We published Sun-Yu’s work on the sequence, structure, and chromosomal location (chromosome 7) of the human beta-actin gene in Molecular and Cellular Biology and we published Ching’s work locating three mutations in this gene in the Proceedings of the National Academy of Sciences, sponsored by Linus Pauling. A patent was filed on the beta-actin promoter and over the years it was licensed to about 15 biotech companies by Stanford University. This patent was prosecuted for the full 17 years (the life of a patent) but never issued. The Institute’s first royalty check was about $10,000 in 1986, but most of the royalties were earned by Stanford’s patent attorneys.
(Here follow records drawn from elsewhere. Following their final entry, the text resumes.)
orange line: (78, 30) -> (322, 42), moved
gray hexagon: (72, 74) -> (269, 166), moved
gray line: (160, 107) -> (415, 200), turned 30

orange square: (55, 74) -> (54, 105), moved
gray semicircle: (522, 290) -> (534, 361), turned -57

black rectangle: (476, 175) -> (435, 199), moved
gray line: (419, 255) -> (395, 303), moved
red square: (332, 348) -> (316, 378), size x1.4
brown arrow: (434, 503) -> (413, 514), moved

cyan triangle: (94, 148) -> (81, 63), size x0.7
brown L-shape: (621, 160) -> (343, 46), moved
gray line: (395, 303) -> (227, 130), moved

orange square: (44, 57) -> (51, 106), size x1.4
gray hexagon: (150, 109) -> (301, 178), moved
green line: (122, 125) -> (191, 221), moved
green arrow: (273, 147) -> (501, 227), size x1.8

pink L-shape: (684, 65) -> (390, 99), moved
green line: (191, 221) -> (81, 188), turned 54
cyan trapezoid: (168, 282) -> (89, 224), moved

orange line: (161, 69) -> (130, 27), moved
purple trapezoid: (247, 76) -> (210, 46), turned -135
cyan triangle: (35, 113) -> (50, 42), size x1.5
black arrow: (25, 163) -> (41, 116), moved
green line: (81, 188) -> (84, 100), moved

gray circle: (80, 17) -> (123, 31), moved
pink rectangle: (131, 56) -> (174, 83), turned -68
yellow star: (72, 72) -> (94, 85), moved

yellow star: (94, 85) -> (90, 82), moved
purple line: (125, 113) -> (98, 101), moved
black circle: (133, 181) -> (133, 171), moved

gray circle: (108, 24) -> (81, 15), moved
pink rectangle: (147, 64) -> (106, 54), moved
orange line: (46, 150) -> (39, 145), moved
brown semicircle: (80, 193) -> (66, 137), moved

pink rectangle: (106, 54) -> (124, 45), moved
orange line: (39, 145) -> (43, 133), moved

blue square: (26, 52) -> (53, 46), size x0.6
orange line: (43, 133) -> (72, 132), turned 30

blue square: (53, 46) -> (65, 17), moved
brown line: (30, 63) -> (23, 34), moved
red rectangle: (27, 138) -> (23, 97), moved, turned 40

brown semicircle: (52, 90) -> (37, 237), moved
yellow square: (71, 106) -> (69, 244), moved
Peter, Larry and I published a paper in PNAS on the use of the human beta-actin gene promoter for expression of other genes. This vector was distributed to anyone who asked for it – and many did – and to those companies that licensed the invention. At last count this paper had more than 1,000 reference citations.

Our paper popularized the actin promoter as a strong constitutive promoter of foreign gene expression. Soon the rice actin promoter would be used to make Round-up Ready crops by DeKalb Genetics and Monsanto, and giant tilapia fish would be engineered with growth hormone under the control of the fish beta-actin promoter. There were even fluorescent mice running around in Japan created with firefly luciferase expressed by the beta-actin promoter (which I called “the cat’s meow”). Since cytoplasmic actins are the most abundant proteins in most cells you could use the promoter to abundantly express foreign genes in most cells of any animal.

In 1987 we also published the culmination of my research on the mutant beta-actin gene in Molecular and Cellular Biology. When I introduced this gene into non-tumor forming immortalized human fibroblasts they became tumorigenic. The results showed that the more abundant the expression of the mutant beta-actin, the more tumorigenic the non-tumorigenic cells became and the cells that came out of the tumors were enhanced further in the level of mutant beta-actin expression. This was a sensational finding that was the goal of research which began with the discovery of the mutant beta-actin in 1978 at NIH.